Adjunct professors make up an alarming 41.5 percent of the nation’s professors according to the U.S. Department of Education in a 2011 survey, while tenure track and tenured are less than a quarter of the total faculty. The rest is made up of full-time, non-tenured or visiting professors and lecturers.

However, interview and research with humans working in these environments has led to higher conclusions of up to 75 or 80 percent of the faculty being contingent. This disparity in reported numbers and personnel may reflect a difference of language used in reporting number by different groups.

Assistant or adjunct professors are expected to teach and do their relevant research like full professors, but if they have a class that does not do well or they receive very poor student reviews, they can be let go at the end of their very short, sometimes one-semester contract.

They are reviewed periodically to assess their performance and kept or fired based on student reviews, grades, contributions to research, and other criteria. While this is true for some universities, it is not always true. Some universities such as Tufts University publish how departments go about renewals.

Adjunct professors also do not get much if any say in how a department is run. The system is very strongly oligarchical and hierarchical. This means that if changes are being made that will affect a majority of the faculty, that majority cannot do much about it.

Pay differences in adjunct and tenured professors are astronomical; there is approximately a $100,000 income gap. Because adjunct professors have been historically part-time employees, they receive less pay for work they do.

This used to be a good position for part-time professors who might be a professional in their field and teach on the side. I personally know an adjunct professor who teaches on the side, home schools her children, and is otherwise a stay-at-home mom.

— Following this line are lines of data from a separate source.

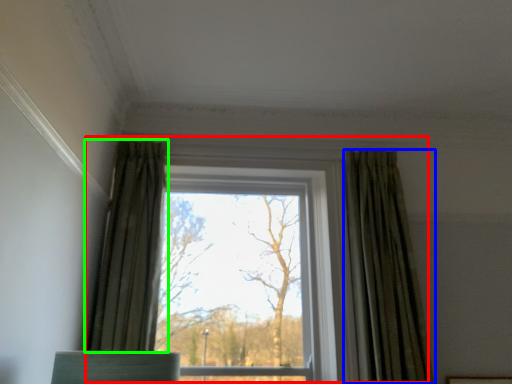 Question: Considering the real-world distances, which object is farthest from window (highlighted by a red box)? curtain (highlighted by a blue box) or curtain (highlighted by a green box)?

Choices:
 (A) curtain
 (B) curtain

Answer: (B) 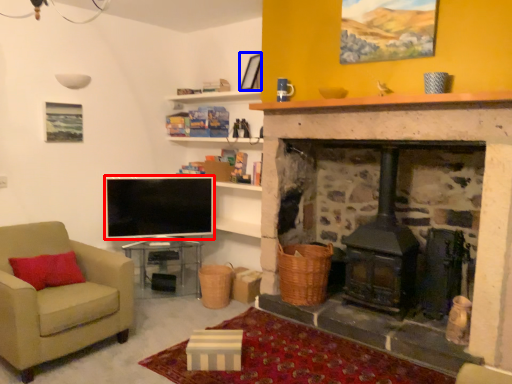 Question: Which object is further to the camera taking this photo, television (highlighted by a red box) or picture frame (highlighted by a blue box)?

Choices:
 (A) television
 (B) picture frame

Answer: (A) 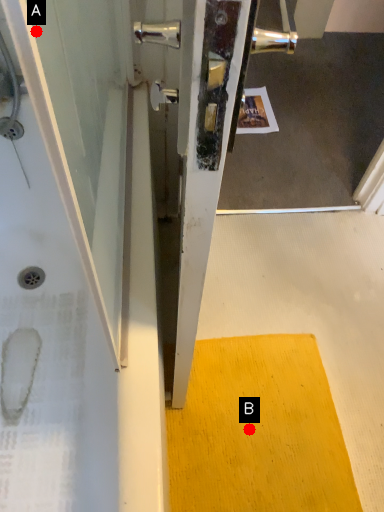 Question: Two points are circled on the image, labeled by A and B beside each circle. Which point is closer to the camera taking this photo?

Choices:
 (A) A is closer
 (B) B is closer

Answer: (A) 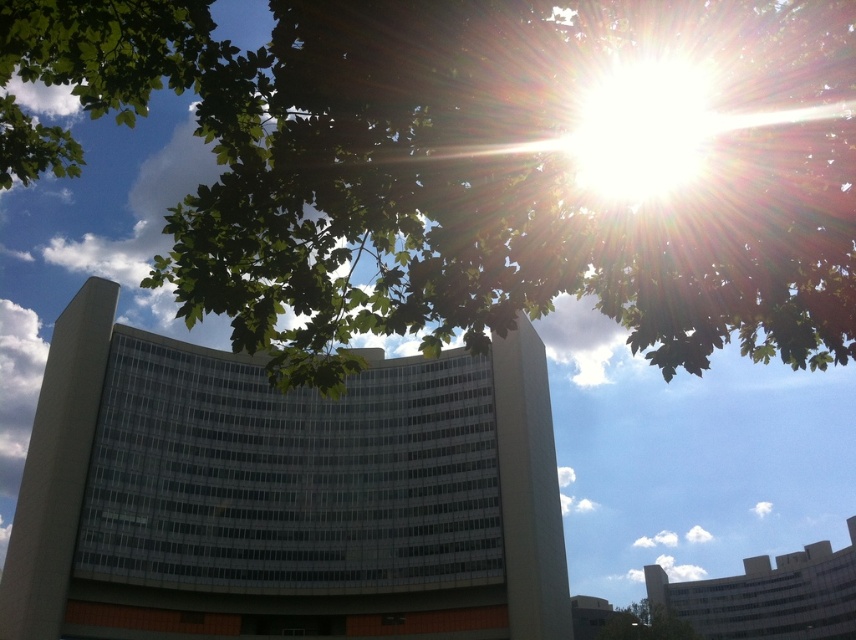 You are standing in front of the modern building and want to take a photo of the sunlit facade without any obstructions. Which tree should you move to avoid, the green leafy tree at upper center or the green leafy tree at lower right?

You should move away from the green leafy tree at upper center because it is in front of the green leafy tree at lower right and would block your view of the building facade.

Looking at this image, you are standing in front of the modern building and want to take a photo of the curved facade without any obstructions. The green leafy tree at upper center is blocking your view. Can you estimate how far to the left or right you should move to avoid the obstruction?

The green leafy tree at upper center is located at point 0.270 on the horizontal axis. To avoid the obstruction, you should move either to the left of 0.270 or to the right of 0.270 along the horizontal axis to ensure the tree is no longer in front of the building facade. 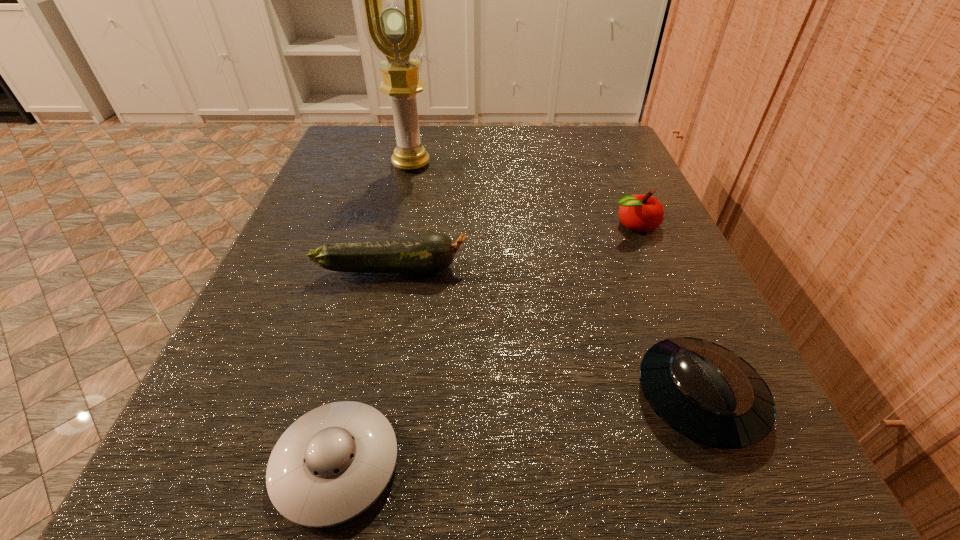 Where is `vacant space situated 0.230m on the left of the right saucer`? vacant space situated 0.230m on the left of the right saucer is located at coordinates (428, 397).

Find the location of a particular element. blank space located on the left of the shortest object is located at coordinates (213, 464).

Image resolution: width=960 pixels, height=540 pixels. What are the coordinates of `object positioned at the far edge` in the screenshot? It's located at (392, 0).

Identify the location of award located at the left edge. Image resolution: width=960 pixels, height=540 pixels. (392, 0).

Locate an element on the screen. zucchini at the left edge is located at coordinates (427, 253).

Where is `saucer at the left edge`? This screenshot has height=540, width=960. saucer at the left edge is located at coordinates (330, 465).

You are a GUI agent. You are given a task and a screenshot of the screen. Output one action in this format:
    pyautogui.click(x=<x>, y=<y>)
    Task: Click on the apple at the right edge
    This screenshot has height=540, width=960.
    Given the screenshot: What is the action you would take?
    pyautogui.click(x=642, y=213)

This screenshot has width=960, height=540. I want to click on saucer located in the right edge section of the desktop, so click(709, 394).

The width and height of the screenshot is (960, 540). I want to click on object that is at the far left corner, so click(x=392, y=0).

This screenshot has height=540, width=960. I want to click on object that is at the near left corner, so click(330, 465). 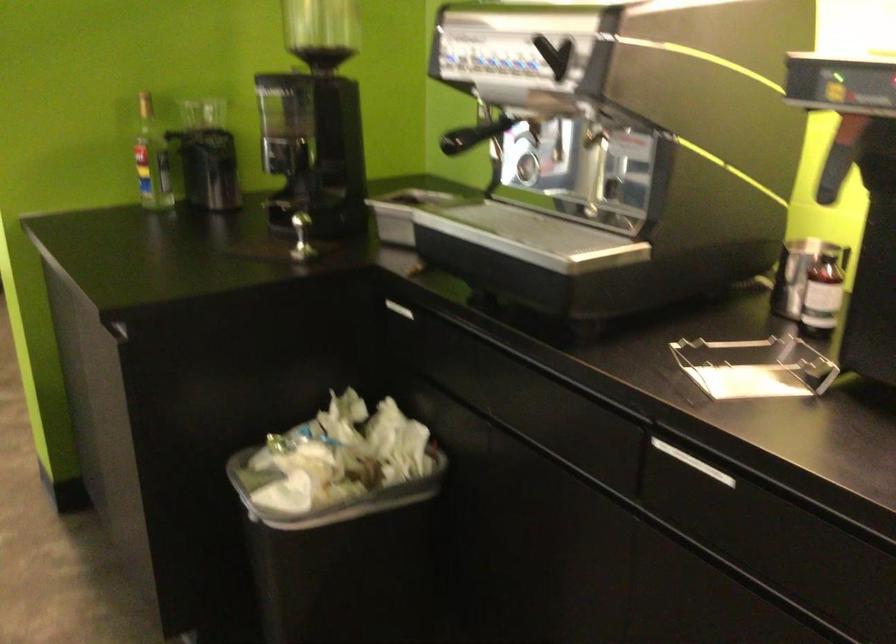 The width and height of the screenshot is (896, 644). What do you see at coordinates (484, 131) in the screenshot? I see `the dispenser handle` at bounding box center [484, 131]. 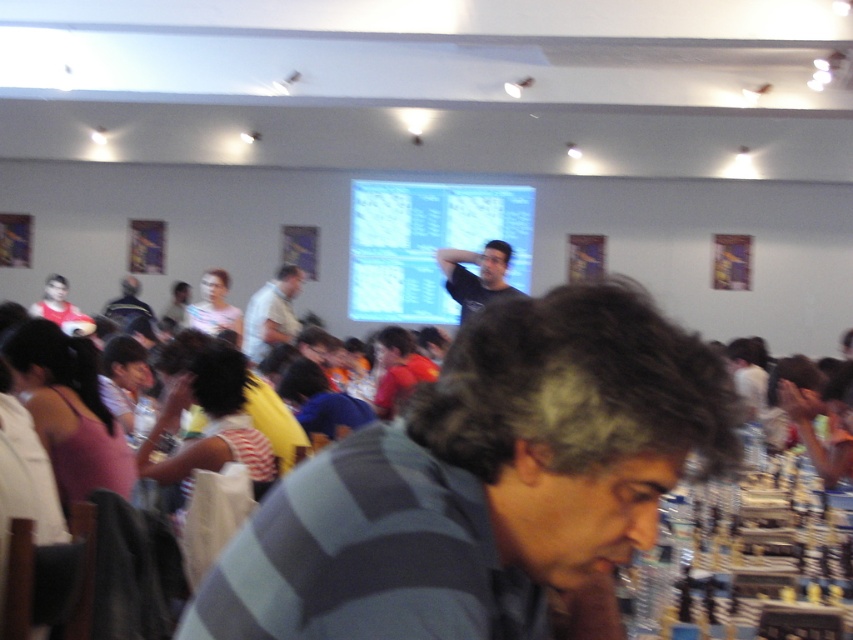 Measure the distance from gray striped shirt at center to light gray shirt at center.

The distance of gray striped shirt at center from light gray shirt at center is 20.62 feet.

Does gray striped shirt at center come in front of light gray shirt at center?

Yes.

I want to click on gray striped shirt at center, so click(485, 481).

Is gray striped shirt at center wider than black matte shirt at center?

Yes, gray striped shirt at center is wider than black matte shirt at center.

Is gray striped shirt at center above black matte shirt at center?

No, gray striped shirt at center is not above black matte shirt at center.

You are a GUI agent. You are given a task and a screenshot of the screen. Output one action in this format:
    pyautogui.click(x=<x>, y=<y>)
    Task: Click on the gray striped shirt at center
    The height and width of the screenshot is (640, 853).
    Given the screenshot: What is the action you would take?
    pyautogui.click(x=485, y=481)

Does point (677, 333) come closer to viewer compared to point (379, 182)?

Yes, point (677, 333) is closer to viewer.

Measure the distance between gray striped shirt at center and camera.

gray striped shirt at center and camera are 68.06 centimeters apart.

Who is more forward, [444,588] or [450,227]?

Point [444,588] is more forward.

Where is `gray striped shirt at center`? gray striped shirt at center is located at coordinates (485, 481). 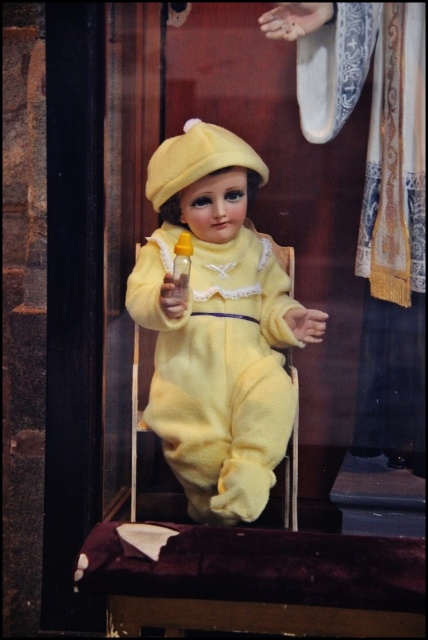 Does yellow plush doll at center have a lesser width compared to translucent yellow bottle at center?

Incorrect, yellow plush doll at center's width is not less than translucent yellow bottle at center's.

Between yellow plush doll at center and translucent yellow bottle at center, which one is positioned higher?

translucent yellow bottle at center

I want to click on yellow plush doll at center, so click(216, 326). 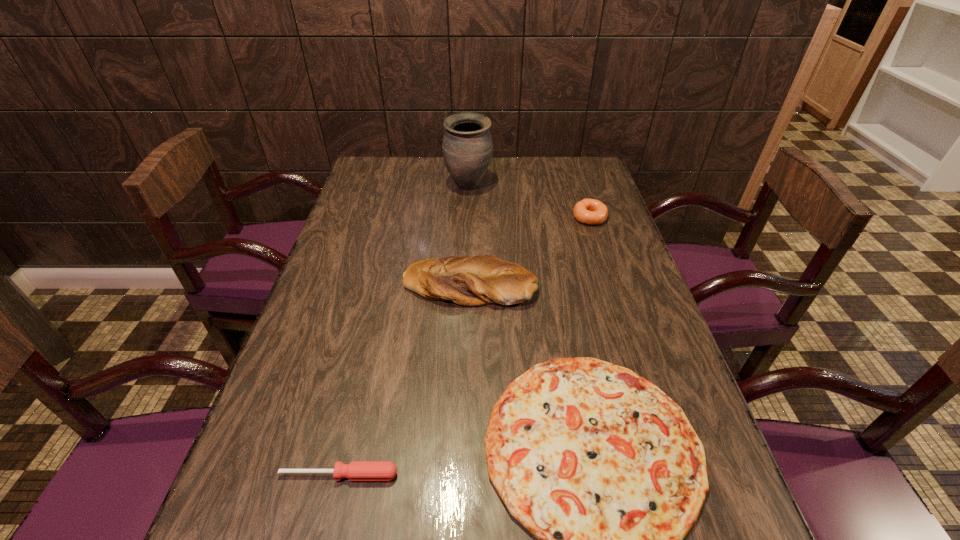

While this may be beneficial to those specific environments, most adjunct professors have to take several appointments at several universities to make ends meet since adjunct earnings have not risen in tandem with inflation since the 1970s.

Currently, adjunct professors are fighting to get recognition and change these problems. With a saturated job market, getting and keeping an appointment at a university is extremely difficult. Adjunct professors are joining forces in unions, forming together to force universities to provide at least higher pay, if not benefits, and a more democratic system in universities.

The Service Employees International, famous for organizing the fast-food industry walkout to demand a doubling of the federal minimum wage, is also trying to help adjunct professors. They demand approximately $15,000 per course taught (compared to the $2000-$2700 average), benefits like sick leave, and healthcare.

This past February 28 was also National Adjunct Walkout Day, an event organized by professors to help students recognize the problem to force educators to try and function for one day without a majority of their educators. This event is part of a bigger National Adjunct Awareness Week to expose the problem.

While I have hopefully shown you this problem well, my research has only scratched the surface of this. Ask your professors about it.

(image thanks to bestcollegesonline.com)

Chances are they will love to talk about their job. This problem of underemployment means stressed, overworked educators who may not be able to teach you well enough. Until recently, this wasn’t discussed openly and only in the last two years has it been examined with any detail.

My research presented to you here is disparate and in need of roping in, but since the topic is new, it is subject to quite a bit of bias and has fuzzy edges (like the $700 dollar range in reported average per course compensation).

This issue reflects deeper cracks in the national education system as a whole. Therefore, I encourage you to seek out the information, make informed decisions about it and act on it.